There’s always a tiny bit of trepidation when an all-new version of a motoring icon is released.
Volkswagen’s indomitable Golf GTI is unquestionably royalty, formed over more than 40 years of providing pace, practicality and supreme quality.
Although there's been some low points during previous decades, the eighth-generation GTI looks, on paper at least, set to re-write past cars' wrongs.
To be fair, VW’s been on a role since the woeful mark four was released in the 1990s - the five, six and seven were all returns to form.
It doesn't take long to be impressed by the eighth GTI, either. Looks are a subjective thing, but I'm yet to meet anyone who hasn't commented on the new car's handsome looks.
Although it goes without often crass, look-at-me visual styling cues of its rivals, telltale GTI touches remain to provide a healthy dose of sporty bite.
The red pinstripe, which skirts the front bumper and works its way into the headlight design, looks magnificent, while the giant honeycomb grille, twin exhaust pipes and integrated, gloss black rear spoiler set the car apart.
Step inside and the Golf's party piece reveals itself. The quality is second to none, as usual; although its £35,000-plus on-the-road price is by no means cheap, its interior belies that and you'd believe you're in a car even more expensive.
It’s very Porsche-like; touchscreens, a curved driving zone and minimalism are all new 911.
Prod the starter button and the digital instruments come to life, before the tablet-style touchscreen infotainment system takes away your attention. This gizmo controls the car's easy-to-use satellite navigation system, audio and driving modes.
A few hundred yards and a handful of corners are all that's needed to usually gauge a car's set-up, and the GTI feels good within an instant. Modern-day steering systems have a habit of causing me concern due to the lack of feel they provide, so it's pleasing to report the GTI doesn't suffer with any of that confidence-sapping spongy vagueness. Sure, it’s not razor-sharp like, say, a Honda Civic Type R, but this is a much more grown up hot hatch when compared to its road-racing rival.
Instead there's an assuring fluidity to its responsiveness and the feedback it provides to the fingertips is communicative, while there's a lovely bite in the way the car's front end pitches in to a corner.

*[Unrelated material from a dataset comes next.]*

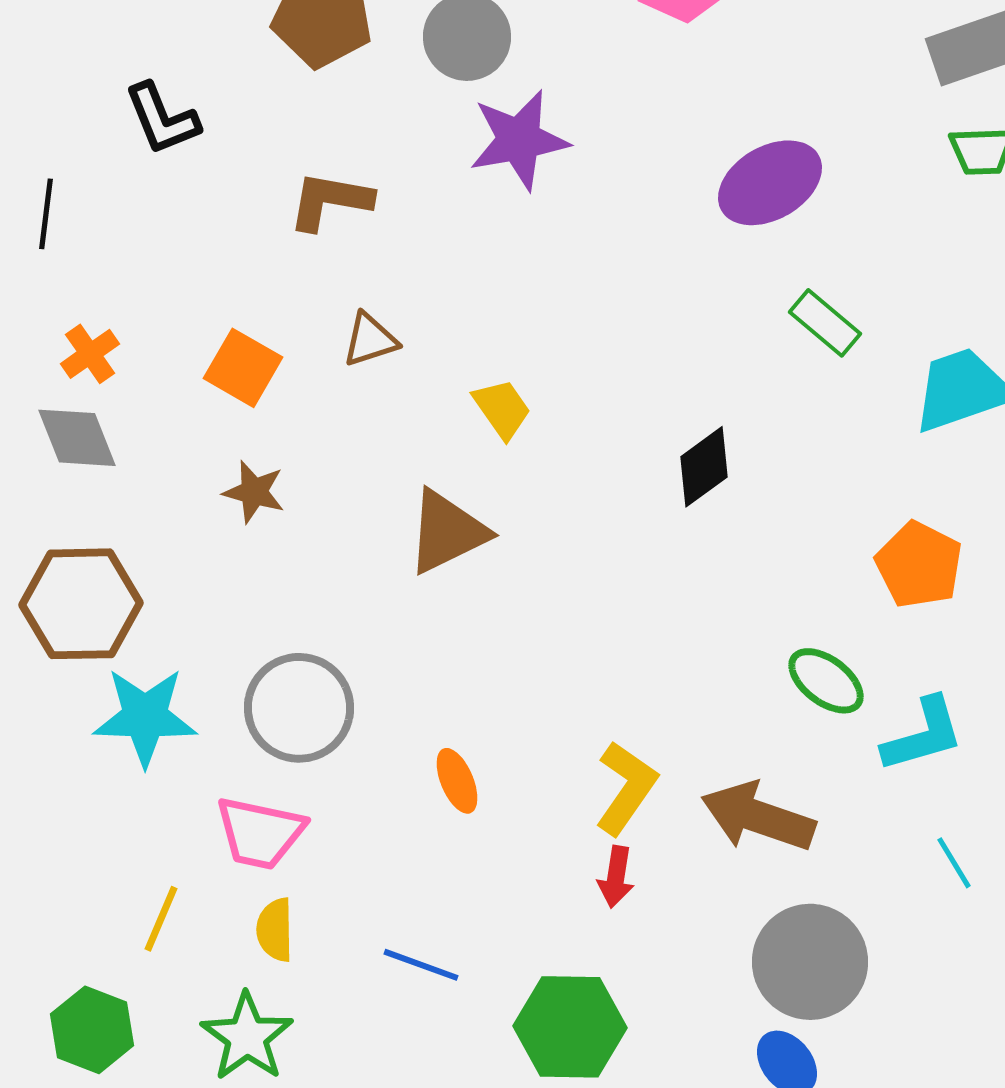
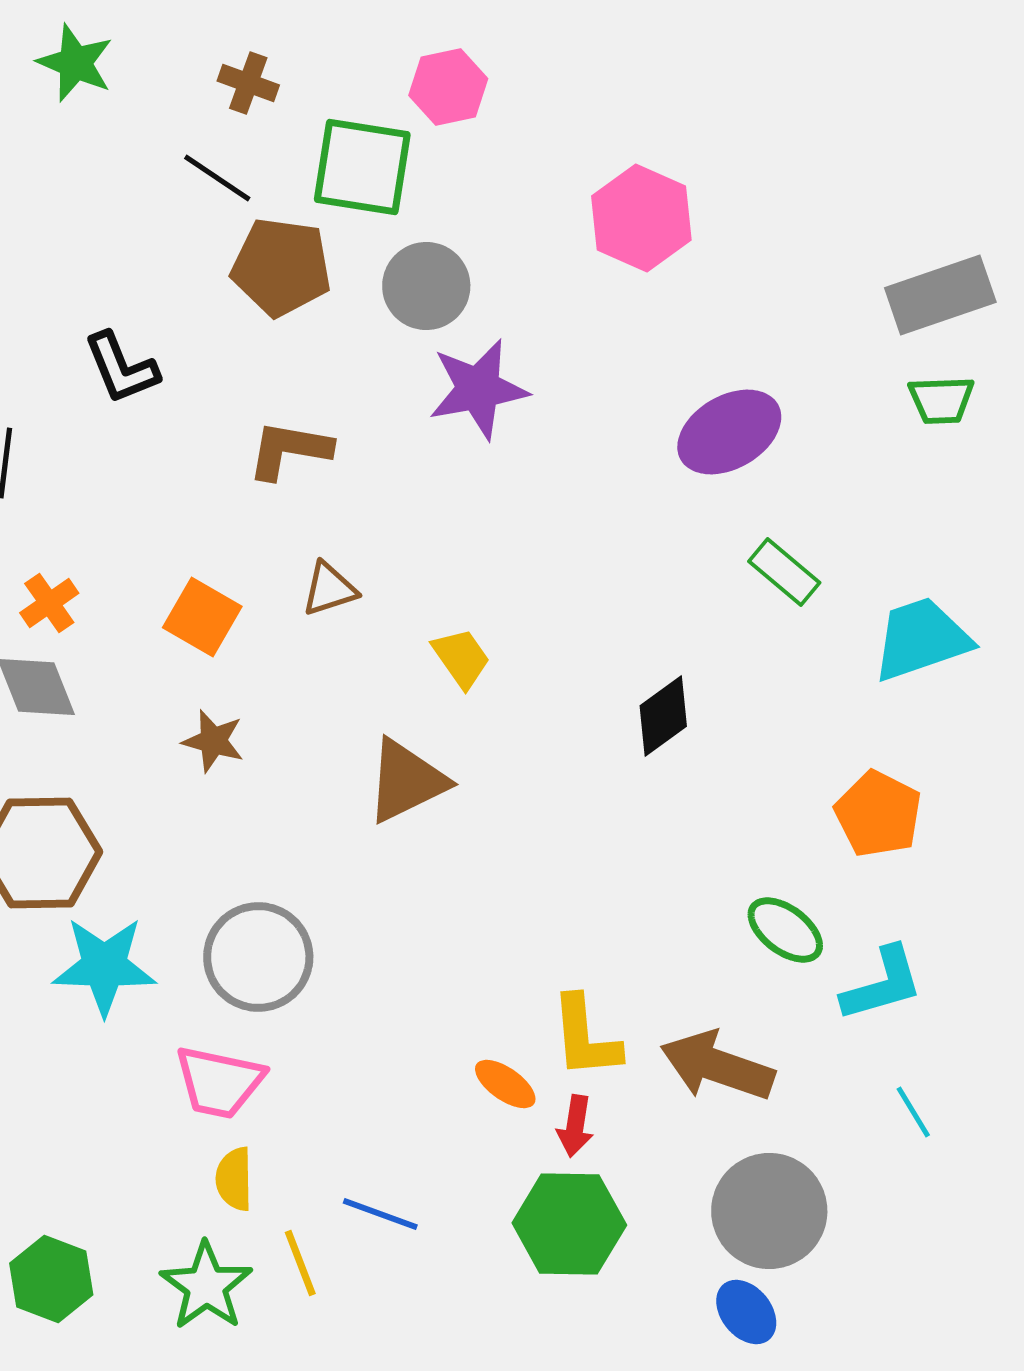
orange ellipse: (457, 781) -> (505, 1084), moved, turned -32
yellow L-shape: (626, 788) -> (585, 1037), turned 140
yellow line: (161, 919) -> (300, 1263), moved, turned -44
green hexagon: (570, 1027) -> (569, 1224), moved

Its engine is a familiar one - the 2.0-litre turbocharged four-cylinder unit which has appeared in multiple VWs, Audis, SEATs and Skodas throughout the years - and in 2018 spec it produces a healthy 245bhp. Although those figures may not appear to be headline-grabbing, especially when the car is being released in an ultra-competitive market where hot hatches' power outputs usually begin with a '3', you have to commend VW for not following suit and staying true to its formula. It’s all about little gains, each providing an improvement on the previous generation.
You see, the GTI has always been about unassuming beauty, undisputed build quality, practicality and the right mixture of power and torque. It's a quick car - the 60mph sprint is dealt with in about 6 seconds - and its top speed hits the usual 155mph mark.
Dig a little deeper with the engine and although it doesn't sound special, the way in which it deploys its power is key to the GTI's success. It doesn't need massive grunt; peak torque is delivered from a lowly 1,500rpm and the power comes in at 4,500rpm, but unlike most turbocharged units it really does come alive towards the upper reaches of its rev range. Usually, most are out of puff past 6,000rpm, but the GTI rewards if you hang on longer.
The five-door layout of this test car offers yet more practicality, while its big boot comfortably swallows a pram and the week's shopping. Inside, it's spacious, supremely comfortable and belies its sportier intentions.
Hot hatches are something I love. There's one for every taste and often one which has a particular thing it's good at, so you can understand why they're so popular on the roads and why you hear differing opinions.
The Golf GTI masters every task and does it with style, comfort and has the all-important badge appeal - traits many can't achieve. Its Swiss Army knife-like attributes make it a class leader in its own right - very few rivals can match its all-round appeal and that's why it's still one of the leading lights in the ultra-competitive sector.
It might lack the out-and-out punch of some rivals, but as a daily proposition? There’s nothing better.